Pictures stay out; everything else in the records below is to be repeated exactly.
^^^^^^^^^^^^^^^^
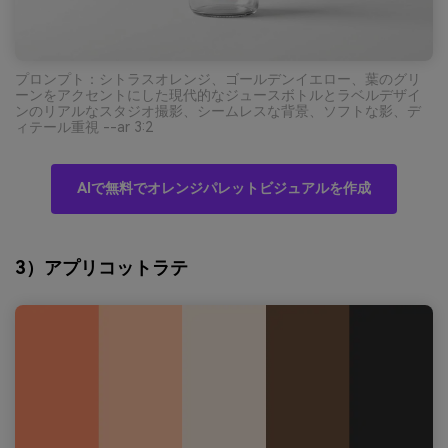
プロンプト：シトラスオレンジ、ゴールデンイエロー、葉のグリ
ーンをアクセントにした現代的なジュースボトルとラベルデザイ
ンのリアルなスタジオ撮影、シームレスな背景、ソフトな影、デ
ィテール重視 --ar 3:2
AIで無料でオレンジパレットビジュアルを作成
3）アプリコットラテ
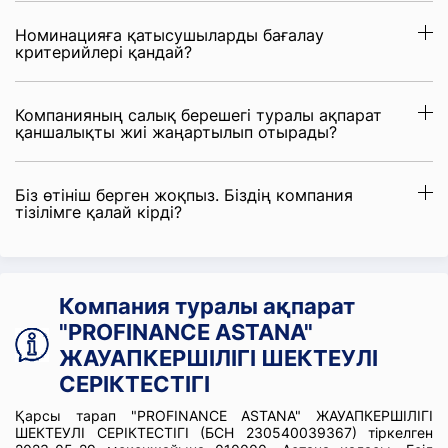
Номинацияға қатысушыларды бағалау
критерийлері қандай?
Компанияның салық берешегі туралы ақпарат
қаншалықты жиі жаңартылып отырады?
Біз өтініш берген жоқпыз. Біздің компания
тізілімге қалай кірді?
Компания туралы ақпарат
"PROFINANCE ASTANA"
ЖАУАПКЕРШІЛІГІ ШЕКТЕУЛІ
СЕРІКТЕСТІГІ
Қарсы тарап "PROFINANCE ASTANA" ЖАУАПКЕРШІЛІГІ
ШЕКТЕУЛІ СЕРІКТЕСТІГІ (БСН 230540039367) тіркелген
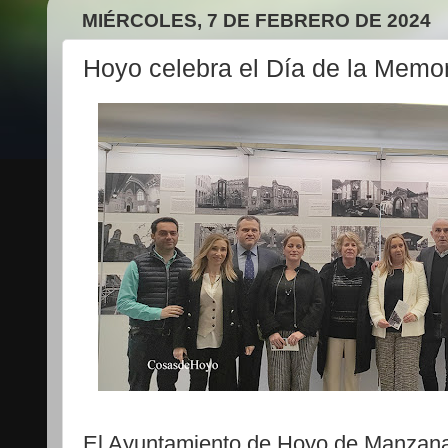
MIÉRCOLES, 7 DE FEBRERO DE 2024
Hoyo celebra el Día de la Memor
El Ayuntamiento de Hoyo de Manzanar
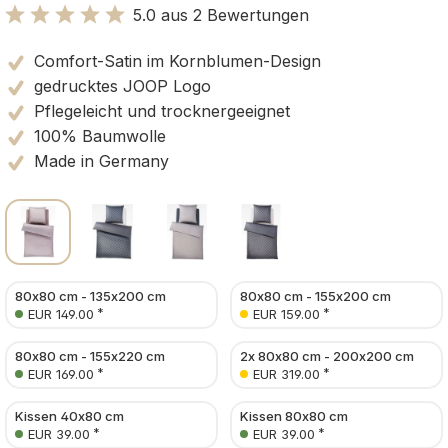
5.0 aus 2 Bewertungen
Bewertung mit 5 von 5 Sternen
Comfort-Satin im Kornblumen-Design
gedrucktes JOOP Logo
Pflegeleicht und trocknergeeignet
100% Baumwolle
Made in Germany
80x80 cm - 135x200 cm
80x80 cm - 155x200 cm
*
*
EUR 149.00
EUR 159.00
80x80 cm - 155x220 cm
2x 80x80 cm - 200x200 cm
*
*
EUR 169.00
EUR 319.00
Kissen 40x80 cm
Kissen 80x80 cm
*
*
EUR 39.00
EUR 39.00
^^^^^^^^^^^^^^^^
- _RESPONSE_:
プロンプト：シトラスオレンジ、ゴールデンイエロー、葉のグリ
ーンをアクセントにした現代的なジュースボトルとラベルデザイ
ンのリアルなスタジオ撮影、シームレスな背景、ソフトな影、デ
ィテール重視 --ar 3:2
AIで無料でオレンジパレットビジュアルを作成
3）アプリコットラテ
Номинацияға қатысушыларды бағалау
критерийлері қандай?
Компанияның салық берешегі туралы ақпарат
қаншалықты жиі жаңартылып отырады?
Біз өтініш берген жоқпыз. Біздің компания
тізілімге қалай кірді?
Компания туралы ақпарат
"PROFINANCE ASTANA"
ЖАУАПКЕРШІЛІГІ ШЕКТЕУЛІ
СЕРІКТЕСТІГІ
Қарсы тарап "PROFINANCE ASTANA" ЖАУАПКЕРШІЛІГІ
ШЕКТЕУЛІ СЕРІКТЕСТІГІ (БСН 230540039367) тіркелген
MIÉRCOLES, 7 DE FEBRERO DE 2024
Hoyo celebra el Día de la Memor
El Ayuntamiento de Hoyo de Manzanar
5.0 aus 2 Bewertungen
Bewertung mit 5 von 5 Sternen
Comfort-Satin im Kornblumen-Design
gedrucktes JOOP Logo
Pflegeleicht und trocknergeeignet
100% Baumwolle
Made in Germany
80x80 cm - 135x200 cm
80x80 cm - 155x200 cm
*
*
EUR 149.00
EUR 159.00
80x80 cm - 155x220 cm
2x 80x80 cm - 200x200 cm
*
*
EUR 169.00
EUR 319.00
Kissen 40x80 cm
Kissen 80x80 cm
*
*
EUR 39.00
EUR 39.00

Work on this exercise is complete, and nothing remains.